TRIM: Hybrid Inference via Targeted Stepwise Routing in Multi-Step Reasoning Tasks

Multi-step reasoning tasks like mathematical problem solving are vulnerable to cascading failures, where a single incorrect step leads to complete solution breakdown. Current LLM routing methods assign entire queries to one model, treating all reasoning steps as equal. We propose TRIM (Targeted routing in multi-step reasoning tasks), which routes only critical steps$\unicode{x2013}$those likely to derail the solution$\unicode{x2013}$to larger models while letting smaller models handle routine continuations. Our key insight is that targeted step-level interventions can fundamentally transform inference efficiency by confining expensive calls to precisely those steps where stronger models prevent cascading errors. TRIM operates at the step-level: it uses process reward models to identify erroneous steps and makes routing decisions based on step-level uncertainty and budget constraints. We develop several routing strategies within TRIM, ranging from a simple threshold-based policy to more expressive policies that reason about long-horizon accuracy-cost trade-offs and uncertainty in step-level correctness estimates. On MATH-500, even the simplest thresholding strategy surpasses prior routing methods with 5x higher cost efficiency, while more advanced policies match the strong, expensive model's performance using 80% fewer expensive model tokens. On harder benchmarks such as AIME, TRIM achieves up to 6x higher cost efficiency. All methods generalize effectively across math reasoning tasks, demonstrating that step-level difficulty represents fundamental characteristics of reasoning.

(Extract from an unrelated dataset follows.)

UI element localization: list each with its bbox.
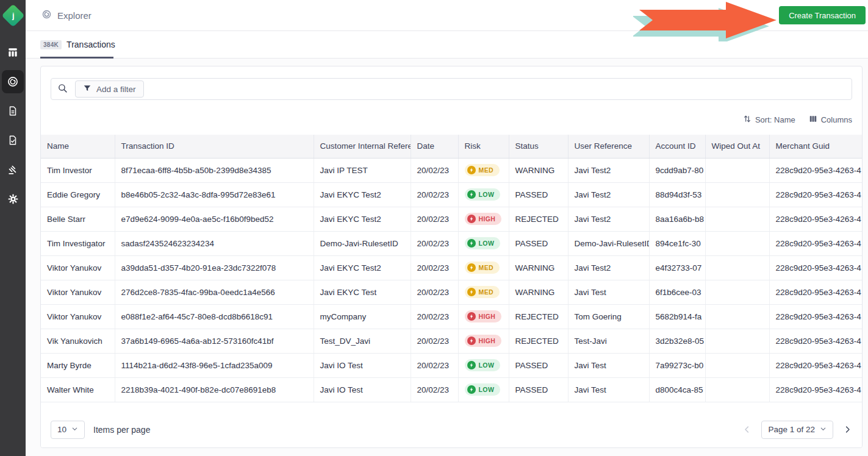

翻译：在数学问题求解等多步推理任务中，单个错误步骤可能导致整个解决方案崩溃，即级联失效问题。现有的大型语言模型路由方法将整个查询分配给单一模型，将所有推理步骤视为同等重要。本文提出TRIM（多步推理任务中的目标路由），该方法仅将关键步骤——即可能导致解决方案偏离的步骤——路由至大型模型，而让较小模型处理常规延续步骤。我们的核心洞见在于：通过将高成本调用严格限制在那些需要更强模型以防止级联错误的关键步骤上，目标化的步骤级干预能够从根本上改变推理效率。TRIM在步骤级别运行：它使用过程奖励模型识别错误步骤，并基于步骤级不确定性及预算约束做出路由决策。我们在TRIM框架内开发了多种路由策略，从简单的基于阈值的策略，到能够权衡长时域精度-成本关系并考虑步骤级正确性估计不确定性的更具表达力的策略。在MATH-500数据集上，即使最简单的阈值策略也以5倍更高的成本效率超越了现有路由方法；而更先进的策略仅需使用20%的高成本模型令牌即可达到强大但昂贵模型的性能水平。在AIME等更难的数据集上，TRIM实现了高达6倍的成本效率提升。所有方法在数学推理任务中均展现出良好的泛化能力，证明步骤级难度反映了推理任务的根本特性。